[Source records]
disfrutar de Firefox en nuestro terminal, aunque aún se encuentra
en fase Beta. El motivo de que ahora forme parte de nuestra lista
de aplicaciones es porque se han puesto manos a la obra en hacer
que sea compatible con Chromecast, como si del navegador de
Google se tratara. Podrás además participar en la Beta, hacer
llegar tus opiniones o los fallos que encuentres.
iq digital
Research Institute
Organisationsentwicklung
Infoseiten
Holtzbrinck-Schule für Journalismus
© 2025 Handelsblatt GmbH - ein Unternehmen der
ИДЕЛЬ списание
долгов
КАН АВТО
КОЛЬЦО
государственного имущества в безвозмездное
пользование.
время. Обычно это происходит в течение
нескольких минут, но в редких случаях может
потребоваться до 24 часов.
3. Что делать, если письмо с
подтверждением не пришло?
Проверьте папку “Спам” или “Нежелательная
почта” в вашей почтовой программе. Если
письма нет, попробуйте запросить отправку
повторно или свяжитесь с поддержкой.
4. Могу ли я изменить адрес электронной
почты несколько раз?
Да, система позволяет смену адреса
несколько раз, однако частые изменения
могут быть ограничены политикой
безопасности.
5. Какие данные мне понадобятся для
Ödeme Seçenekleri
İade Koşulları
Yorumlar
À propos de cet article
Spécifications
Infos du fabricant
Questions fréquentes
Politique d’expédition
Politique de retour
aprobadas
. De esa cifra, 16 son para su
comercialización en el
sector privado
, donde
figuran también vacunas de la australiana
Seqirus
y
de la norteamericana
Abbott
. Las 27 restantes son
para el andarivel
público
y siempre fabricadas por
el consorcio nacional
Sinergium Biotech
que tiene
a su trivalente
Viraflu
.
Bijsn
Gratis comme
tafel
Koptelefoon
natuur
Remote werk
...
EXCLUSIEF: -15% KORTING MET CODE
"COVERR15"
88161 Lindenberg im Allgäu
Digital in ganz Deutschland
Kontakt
[/Source records]
Task brief » All lines with the word "несколько" are needed; pull them from the entries and copy each.

Solution for this exercise »
почты несколько раз?
несколько раз, однако частые изменения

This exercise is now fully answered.